Abstract
The here proposed audio paper/audio lecture performance is an iteration of a site-specific participatory performance piece by Danish artist, composer and musician, Andreas Führer.
The piece, which has the title THE MAP IS NOT THE TERRITORY D’OR, is a scored sound walk, which shows a map designating a walking route through the town of Roskilde. Along the route various locations are pointed out where the audience is instructed to stop and listen. The score also contains a quote from Søren Kierkegaard’s Repetition and on the backside of the map there is a set of breathing exercises that can be performed during the walk.
The piece epitomises the bodily and highly situated listening situation of a site-specific participatory sound performance, while at the same time engendering a speculative impulse due to the various references that can be read from the score. At the same time THE MAP IS NOT THE TERRITORY D’OR is basically a very open piece that shows a minimum of authorial composerly control and thus can be appropriated by any participant in any possible way.
Taking this situation as a point of departure, the here proposed audio lecture performance engages with the format of a site-specific audio paper from the perspective that once audio is recorded, it is also dislocated and thus it enters a into different relation with its site-specificity. Sound is never experienced in the absence of the other senses, and thus both recording and dislocating sound effectively transforms the sonic experience.

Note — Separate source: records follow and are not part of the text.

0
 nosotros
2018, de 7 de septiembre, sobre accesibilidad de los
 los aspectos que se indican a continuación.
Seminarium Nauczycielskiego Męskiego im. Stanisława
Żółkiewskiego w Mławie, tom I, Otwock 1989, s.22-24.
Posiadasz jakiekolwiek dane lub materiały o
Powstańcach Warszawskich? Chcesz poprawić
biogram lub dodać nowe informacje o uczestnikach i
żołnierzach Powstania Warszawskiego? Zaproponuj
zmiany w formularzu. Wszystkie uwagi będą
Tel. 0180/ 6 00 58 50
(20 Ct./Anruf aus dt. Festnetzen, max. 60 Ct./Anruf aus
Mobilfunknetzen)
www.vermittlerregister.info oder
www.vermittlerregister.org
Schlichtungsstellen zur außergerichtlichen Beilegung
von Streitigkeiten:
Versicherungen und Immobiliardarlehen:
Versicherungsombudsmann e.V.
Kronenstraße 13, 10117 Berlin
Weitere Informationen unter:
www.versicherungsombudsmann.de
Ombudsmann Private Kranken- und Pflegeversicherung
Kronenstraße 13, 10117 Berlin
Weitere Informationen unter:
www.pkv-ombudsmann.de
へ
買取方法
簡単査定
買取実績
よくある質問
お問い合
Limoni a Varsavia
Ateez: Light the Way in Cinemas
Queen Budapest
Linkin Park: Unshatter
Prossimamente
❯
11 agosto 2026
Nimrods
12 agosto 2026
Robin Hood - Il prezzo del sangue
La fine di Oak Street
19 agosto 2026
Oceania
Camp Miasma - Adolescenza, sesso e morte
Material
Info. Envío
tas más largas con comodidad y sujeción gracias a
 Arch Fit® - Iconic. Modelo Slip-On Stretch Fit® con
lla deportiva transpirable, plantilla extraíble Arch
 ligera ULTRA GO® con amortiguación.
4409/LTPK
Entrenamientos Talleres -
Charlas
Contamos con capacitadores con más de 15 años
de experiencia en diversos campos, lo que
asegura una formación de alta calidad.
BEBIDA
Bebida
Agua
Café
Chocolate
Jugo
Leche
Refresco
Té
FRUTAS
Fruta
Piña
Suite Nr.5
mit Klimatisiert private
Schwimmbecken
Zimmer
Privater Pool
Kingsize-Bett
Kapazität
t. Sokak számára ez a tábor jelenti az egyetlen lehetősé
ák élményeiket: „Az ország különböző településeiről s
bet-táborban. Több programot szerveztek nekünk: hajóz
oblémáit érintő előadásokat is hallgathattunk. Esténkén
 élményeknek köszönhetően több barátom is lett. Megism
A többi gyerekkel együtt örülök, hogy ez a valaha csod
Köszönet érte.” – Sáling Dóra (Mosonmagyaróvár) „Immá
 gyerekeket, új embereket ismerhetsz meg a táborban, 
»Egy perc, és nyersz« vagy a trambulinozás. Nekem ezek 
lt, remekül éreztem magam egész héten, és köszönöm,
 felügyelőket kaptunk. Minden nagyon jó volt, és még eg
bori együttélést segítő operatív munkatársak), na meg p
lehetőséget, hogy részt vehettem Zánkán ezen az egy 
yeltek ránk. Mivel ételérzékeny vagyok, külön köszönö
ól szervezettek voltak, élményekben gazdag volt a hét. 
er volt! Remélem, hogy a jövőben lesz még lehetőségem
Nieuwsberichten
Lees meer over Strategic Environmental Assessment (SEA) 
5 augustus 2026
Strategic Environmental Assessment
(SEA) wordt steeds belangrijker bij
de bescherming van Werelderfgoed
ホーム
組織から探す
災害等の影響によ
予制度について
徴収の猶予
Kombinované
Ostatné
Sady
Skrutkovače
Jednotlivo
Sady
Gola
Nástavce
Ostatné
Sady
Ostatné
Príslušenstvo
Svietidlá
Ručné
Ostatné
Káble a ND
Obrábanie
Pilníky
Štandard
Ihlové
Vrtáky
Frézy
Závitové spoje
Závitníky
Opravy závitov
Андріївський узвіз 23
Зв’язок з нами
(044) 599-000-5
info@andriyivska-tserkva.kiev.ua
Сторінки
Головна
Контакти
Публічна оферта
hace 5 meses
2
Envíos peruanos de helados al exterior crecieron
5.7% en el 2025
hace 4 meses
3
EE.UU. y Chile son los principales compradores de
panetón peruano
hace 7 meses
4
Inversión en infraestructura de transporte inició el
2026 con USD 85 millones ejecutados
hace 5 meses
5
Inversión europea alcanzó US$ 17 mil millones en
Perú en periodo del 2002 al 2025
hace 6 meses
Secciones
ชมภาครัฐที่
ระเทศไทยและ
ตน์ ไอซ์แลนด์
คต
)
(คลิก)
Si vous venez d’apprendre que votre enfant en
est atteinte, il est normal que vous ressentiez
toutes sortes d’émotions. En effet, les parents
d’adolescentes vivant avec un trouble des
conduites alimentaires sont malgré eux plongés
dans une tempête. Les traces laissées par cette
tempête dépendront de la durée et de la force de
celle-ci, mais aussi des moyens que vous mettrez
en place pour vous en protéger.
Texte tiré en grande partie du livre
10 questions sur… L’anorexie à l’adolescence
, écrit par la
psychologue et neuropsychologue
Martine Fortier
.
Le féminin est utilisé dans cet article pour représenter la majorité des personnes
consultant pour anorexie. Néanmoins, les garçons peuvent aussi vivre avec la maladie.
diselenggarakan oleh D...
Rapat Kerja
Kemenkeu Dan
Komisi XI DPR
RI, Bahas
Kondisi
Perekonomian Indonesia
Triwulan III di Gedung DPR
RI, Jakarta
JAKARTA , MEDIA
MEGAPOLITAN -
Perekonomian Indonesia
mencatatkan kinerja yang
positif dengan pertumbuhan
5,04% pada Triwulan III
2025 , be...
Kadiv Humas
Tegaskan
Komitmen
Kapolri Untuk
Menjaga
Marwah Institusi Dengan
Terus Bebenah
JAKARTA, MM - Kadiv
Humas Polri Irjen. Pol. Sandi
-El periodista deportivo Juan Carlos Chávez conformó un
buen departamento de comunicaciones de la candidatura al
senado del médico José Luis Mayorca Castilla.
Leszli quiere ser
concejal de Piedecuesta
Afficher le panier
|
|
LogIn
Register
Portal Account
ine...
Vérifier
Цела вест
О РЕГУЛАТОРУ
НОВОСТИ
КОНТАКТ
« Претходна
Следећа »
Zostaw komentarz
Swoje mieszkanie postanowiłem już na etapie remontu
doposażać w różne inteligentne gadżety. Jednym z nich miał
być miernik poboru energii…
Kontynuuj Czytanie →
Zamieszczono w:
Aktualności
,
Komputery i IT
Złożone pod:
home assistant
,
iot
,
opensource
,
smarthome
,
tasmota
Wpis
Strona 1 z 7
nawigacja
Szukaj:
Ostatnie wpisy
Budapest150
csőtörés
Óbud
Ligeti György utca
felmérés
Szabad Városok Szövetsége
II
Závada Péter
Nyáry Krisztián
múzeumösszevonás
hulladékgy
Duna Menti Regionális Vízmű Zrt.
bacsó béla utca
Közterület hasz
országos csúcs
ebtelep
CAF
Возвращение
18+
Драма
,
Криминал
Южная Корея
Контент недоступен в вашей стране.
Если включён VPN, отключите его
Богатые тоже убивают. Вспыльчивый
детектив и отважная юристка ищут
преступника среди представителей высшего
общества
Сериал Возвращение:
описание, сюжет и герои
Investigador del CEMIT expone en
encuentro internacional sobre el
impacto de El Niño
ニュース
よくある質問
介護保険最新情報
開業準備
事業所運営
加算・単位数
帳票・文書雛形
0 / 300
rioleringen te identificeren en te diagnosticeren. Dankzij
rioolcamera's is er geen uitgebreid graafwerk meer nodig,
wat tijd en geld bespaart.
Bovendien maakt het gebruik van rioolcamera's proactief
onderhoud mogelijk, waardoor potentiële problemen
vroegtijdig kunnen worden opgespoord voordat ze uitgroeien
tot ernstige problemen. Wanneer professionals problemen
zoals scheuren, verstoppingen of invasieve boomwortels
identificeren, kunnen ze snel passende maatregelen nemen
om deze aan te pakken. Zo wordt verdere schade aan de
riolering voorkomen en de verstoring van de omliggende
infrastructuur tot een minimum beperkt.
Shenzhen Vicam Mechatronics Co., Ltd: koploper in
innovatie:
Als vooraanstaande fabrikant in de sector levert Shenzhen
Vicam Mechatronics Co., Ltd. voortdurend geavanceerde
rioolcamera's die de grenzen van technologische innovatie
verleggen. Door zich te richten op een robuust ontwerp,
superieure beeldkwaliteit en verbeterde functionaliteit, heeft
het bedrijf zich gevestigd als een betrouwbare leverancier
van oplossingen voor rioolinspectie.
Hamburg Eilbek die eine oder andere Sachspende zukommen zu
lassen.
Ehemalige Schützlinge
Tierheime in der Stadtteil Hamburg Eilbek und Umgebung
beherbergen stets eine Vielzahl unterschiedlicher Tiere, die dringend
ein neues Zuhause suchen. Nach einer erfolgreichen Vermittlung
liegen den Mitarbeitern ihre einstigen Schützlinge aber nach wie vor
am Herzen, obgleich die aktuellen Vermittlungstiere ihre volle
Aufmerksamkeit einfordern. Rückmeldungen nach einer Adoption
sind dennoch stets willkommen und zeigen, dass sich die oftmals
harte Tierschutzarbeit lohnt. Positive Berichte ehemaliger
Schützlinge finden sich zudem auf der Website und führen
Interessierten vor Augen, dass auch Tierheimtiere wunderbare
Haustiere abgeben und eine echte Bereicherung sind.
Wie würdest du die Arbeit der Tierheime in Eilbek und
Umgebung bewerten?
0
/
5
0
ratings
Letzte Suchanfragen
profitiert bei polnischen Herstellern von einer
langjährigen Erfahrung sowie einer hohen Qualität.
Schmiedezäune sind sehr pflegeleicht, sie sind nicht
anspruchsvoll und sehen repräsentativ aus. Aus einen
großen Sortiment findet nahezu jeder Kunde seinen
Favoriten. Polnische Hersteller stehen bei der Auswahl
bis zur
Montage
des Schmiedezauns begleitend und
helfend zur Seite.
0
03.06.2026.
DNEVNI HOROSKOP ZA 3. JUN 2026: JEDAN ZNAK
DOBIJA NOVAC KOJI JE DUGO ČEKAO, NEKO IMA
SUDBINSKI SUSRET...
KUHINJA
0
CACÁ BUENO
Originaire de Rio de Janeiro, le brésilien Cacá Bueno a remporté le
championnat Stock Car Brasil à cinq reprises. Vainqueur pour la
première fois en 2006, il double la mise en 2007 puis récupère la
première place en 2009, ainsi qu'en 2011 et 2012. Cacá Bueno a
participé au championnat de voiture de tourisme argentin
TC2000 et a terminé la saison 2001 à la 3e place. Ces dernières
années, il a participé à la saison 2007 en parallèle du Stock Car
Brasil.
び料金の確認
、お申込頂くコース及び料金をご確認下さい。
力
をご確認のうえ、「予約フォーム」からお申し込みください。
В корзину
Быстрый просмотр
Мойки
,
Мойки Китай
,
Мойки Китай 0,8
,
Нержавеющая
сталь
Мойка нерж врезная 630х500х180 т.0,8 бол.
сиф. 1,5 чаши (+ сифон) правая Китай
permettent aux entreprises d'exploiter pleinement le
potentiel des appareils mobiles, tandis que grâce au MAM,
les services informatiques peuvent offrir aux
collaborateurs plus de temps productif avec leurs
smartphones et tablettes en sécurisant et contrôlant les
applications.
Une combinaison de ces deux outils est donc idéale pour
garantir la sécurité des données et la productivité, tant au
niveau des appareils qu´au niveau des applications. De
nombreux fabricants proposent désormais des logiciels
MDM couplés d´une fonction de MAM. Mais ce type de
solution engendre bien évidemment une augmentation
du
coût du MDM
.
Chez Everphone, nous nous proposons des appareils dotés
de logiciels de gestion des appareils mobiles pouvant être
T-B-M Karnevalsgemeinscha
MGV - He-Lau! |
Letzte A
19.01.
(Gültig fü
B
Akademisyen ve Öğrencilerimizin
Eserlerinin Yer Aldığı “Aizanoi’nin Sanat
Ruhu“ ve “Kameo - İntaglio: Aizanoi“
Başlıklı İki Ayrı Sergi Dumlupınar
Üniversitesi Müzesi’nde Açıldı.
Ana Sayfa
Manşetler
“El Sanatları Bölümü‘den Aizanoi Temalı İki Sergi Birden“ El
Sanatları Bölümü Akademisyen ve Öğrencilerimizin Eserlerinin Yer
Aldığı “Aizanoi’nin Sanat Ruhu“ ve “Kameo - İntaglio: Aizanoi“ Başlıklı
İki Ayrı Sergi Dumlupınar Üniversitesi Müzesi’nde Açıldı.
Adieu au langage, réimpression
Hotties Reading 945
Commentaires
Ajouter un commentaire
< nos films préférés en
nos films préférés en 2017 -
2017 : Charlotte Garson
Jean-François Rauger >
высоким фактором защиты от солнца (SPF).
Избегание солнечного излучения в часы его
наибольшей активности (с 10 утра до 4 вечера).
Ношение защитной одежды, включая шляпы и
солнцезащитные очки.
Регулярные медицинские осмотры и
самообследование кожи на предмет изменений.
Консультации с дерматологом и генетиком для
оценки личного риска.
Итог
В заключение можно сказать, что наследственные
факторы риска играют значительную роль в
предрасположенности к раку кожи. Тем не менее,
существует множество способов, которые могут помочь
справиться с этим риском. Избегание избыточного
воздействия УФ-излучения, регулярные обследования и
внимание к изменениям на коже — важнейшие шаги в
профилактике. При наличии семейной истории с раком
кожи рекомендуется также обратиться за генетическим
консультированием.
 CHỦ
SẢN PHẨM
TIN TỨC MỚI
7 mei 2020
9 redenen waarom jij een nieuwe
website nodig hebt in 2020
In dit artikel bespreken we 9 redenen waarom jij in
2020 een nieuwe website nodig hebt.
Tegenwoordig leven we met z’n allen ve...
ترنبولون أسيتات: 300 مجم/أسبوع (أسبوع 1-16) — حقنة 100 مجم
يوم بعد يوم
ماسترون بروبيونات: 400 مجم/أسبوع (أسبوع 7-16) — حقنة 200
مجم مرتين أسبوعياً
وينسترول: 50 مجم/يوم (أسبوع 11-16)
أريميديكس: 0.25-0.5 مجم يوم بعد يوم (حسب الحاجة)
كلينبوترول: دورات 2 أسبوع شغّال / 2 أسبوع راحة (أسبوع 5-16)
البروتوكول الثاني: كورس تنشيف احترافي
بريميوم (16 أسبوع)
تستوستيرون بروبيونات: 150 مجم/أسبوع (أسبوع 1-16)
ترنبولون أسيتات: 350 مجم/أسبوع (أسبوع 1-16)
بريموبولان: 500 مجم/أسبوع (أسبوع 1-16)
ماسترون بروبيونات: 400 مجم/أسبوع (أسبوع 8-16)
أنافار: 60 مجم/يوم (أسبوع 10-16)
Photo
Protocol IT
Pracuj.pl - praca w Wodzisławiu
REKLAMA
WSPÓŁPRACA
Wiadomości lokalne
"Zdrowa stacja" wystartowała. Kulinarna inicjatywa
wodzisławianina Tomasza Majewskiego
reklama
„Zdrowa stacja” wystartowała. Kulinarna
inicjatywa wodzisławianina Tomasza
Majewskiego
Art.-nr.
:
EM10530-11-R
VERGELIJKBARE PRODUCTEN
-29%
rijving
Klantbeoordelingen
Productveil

Trying to maintain the basic openness of the piece by Führer as well as the highly situational aspect of any listening situation, the proposed audio lecture performance is not a hermeneutic or representational interpretation of the piece, but rather an experimentalist iteration of it. Using Führer’s piece as a machine for thinking differently about the relations between embodied experience, academic representation and performative appropriation, the paper makes an argument for replacing conceptions of difference founded on linguistic representational notions of identity with a performative conception of difference (Barad, 2007) that acts as an actualisation of a virtual that is inherently real, but always different from that which it actualises (Bergson 1889, 1896; Deleuze, 1966).
Through on- and off-site recordings, written monologue/dialogue and studio manipulation the audio paper applies and tries to merge bodily, sensible and theoretical levels in ways that does not want to turn the map into the territory but rather creates a new map (Deleuze & Guattari, 1980, Deleuze, 1981). To pursue this end, the audio lecture performance mobilises the concept of sonic fiction (Schulze, 2013) as a discussion and contextualisation of sonic materialist (Cox, 2011) and signifying representationalist (Kim-Cohen, 2009) positions.